2016年10月23日星期日

319. Bulb Switcher

There are n bulbs that are initially off. You first turn on all the bulbs. Then, you turn off every second bulb. On the third round, you toggle every third bulb (turning on if it's off or turning off if it's on). For the ith round, you toggle every i bulb. For the nth round, you only toggle the last bulb. Find how many bulbs are on after n rounds.
Example:
Given n = 3. 

At first, the three bulbs are [off, off, off].
After first round, the three bulbs are [on, on, on].
After second round, the three bulbs are [on, off, on].
After third round, the three bulbs are [on, off, off]. 

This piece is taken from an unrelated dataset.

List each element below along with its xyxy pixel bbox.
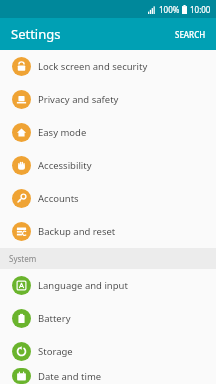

So you should return 1, because there is only one bulb is on


int bulbSwitch(int n) {
    return sqrt(n);
}
A bulb ends up on iff it is switched an odd number of times.
Call them bulb 1 to bulb n. Bulb i is switched in round d if and only if d divides i. So bulb i ends up on if and only if it has an odd number of divisors.
Divisors come in pairs, like i=12 has divisors 1 and 12, 2 and 6, and 3 and 4. Except when i is a square, like 36 has divisors 1 and 36, 2 and 18, 3 and 12, 4 and 9, and double divisor 6. So bulb i ends up on if and only if i is a square.
So just count the square numbers.
Let R = int(sqrt(n)). That's the root of the largest square in the range [1,n]. And 1 is the smallest root. So you have the roots from 1 to R, that's R roots. Which correspond to the R squares. So int(sqrt(n)) is the answer. (C++ does the conversion to int automatically, because of the specified return type).